Als ouders worstelen we veelvuldig met vragen over de opvoeding van onze kinderen. Om het zo goed mogelijk te doen volgen we en masse cursussen, gaan naar lezingen en lezen zelfhulpboeken.
Opvoeden is een vorm van werken geworden, waarbij ouders een duidelijk doel voor ogen hebben: hun kind moet intelligent, sociaal, sportief en liefst ook muzikaal zijn, en bovenal goed presteren op school. Want dat staat in de huidige maatschappij garant voor succes en geluk.
In ons streven naar een goede opvoeding zijn we totaal doorgeschoten, schrijft hoogleraar psychologie en filosofie Alison Gopnik in haar boek De opvoedparadox, dat eerder in 2018 verscheen. Maar ze heeft goed nieuws: dat geploeter is niet nodig.

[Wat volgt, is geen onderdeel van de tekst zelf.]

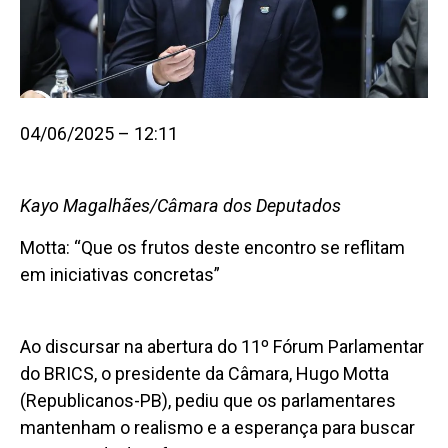
04/06/2025 – 12:11
Kayo Magalhães/Câmara dos Deputados
Motta: “Que os frutos deste encontro se reflitam
em iniciativas concretas”
Ao discursar na abertura do 11º Fórum Parlamentar
do BRICS, o presidente da Câmara, Hugo Motta
(Republicanos-PB), pediu que os parlamentares
mantenham o realismo e a esperança para buscar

Natuurlijk, een autoritaire opvoedstijl heeft invloed op hoe een kind zich ontwikkelt, net als een laisser faire–aanpak waarbij nauwelijks grenzen worden gesteld. ‘Maar,’ stelt Gopnik, ‘het zijn vaak kleine verschillen waarmee we worstelen – mag een kind al dan niet bij je in bed slapen, dwing je het extra huiswerk te maken of mag het juist chillen – en er is heel weinig bewijs dat ze een betrouwbare en voorspelbare langetermijninvloed hebben op wie deze kinderen worden.’
Opvoeden zonder schuldgevoel
Tijdens onze verwoede pogingen om het perfect te doen zijn we volgens haar bovendien kwijtgeraakt waar het werkelijk om gaat: een kind laten floreren zodat het kan worden wie het in potentie is.

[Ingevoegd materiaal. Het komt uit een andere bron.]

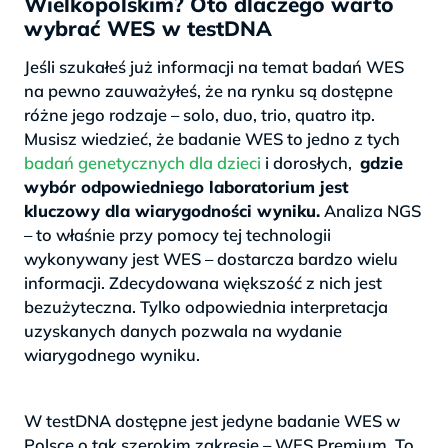
Wielkopolskim? Oto dlaczego warto
wybrać WES w testDNA
Jeśli szukałeś już informacji na temat badań WES
na pewno zauważyłeś, że na rynku są dostępne
różne jego rodzaje – solo, duo, trio, quatro itp.
Musisz wiedzieć, że badanie WES to jedno z tych
badań genetycznych dla dzieci
i dorosłych,
gdzie
wybór odpowiedniego laboratorium jest
kluczowy dla wiarygodności wyniku.
Analiza NGS
– to właśnie przy pomocy tej technologii
wykonywany jest WES – dostarcza bardzo wielu
informacji. Zdecydowana większość z nich jest
bezużyteczna. Tylko odpowiednia interpretacja
uzyskanych danych pozwala na wydanie
wiarygodnego wyniku.
>
W testDNA dostępne jest jedyne badanie WES w
Polsce o tak szerokim zakresie – WES Premium. To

Opvoedmethodes zadelen ouders vooral op met schuldgevoel, bezorgdheid en frustratie; en kinderen met een benauwend gevoel dat ze aan allerlei verwachtingen moeten voldoen.
Volgens Gopnik zijn ouders verworden tot timmermannen die met een bouwtekening in de hand een kastje zó proberen te maken dat het precies voldoet aan het model dat ze voor ogen hebben.
Terwijl de talenten en mogelijkheden van zo’n kind soms op een heel ander vlak liggen. Een kind met bijvoorbeeld geweldige sociale vaardigheden of met een sterk zakelijk instinct wordt afgerekend op het feit dat het zich moeilijk op één ding kan concentreren.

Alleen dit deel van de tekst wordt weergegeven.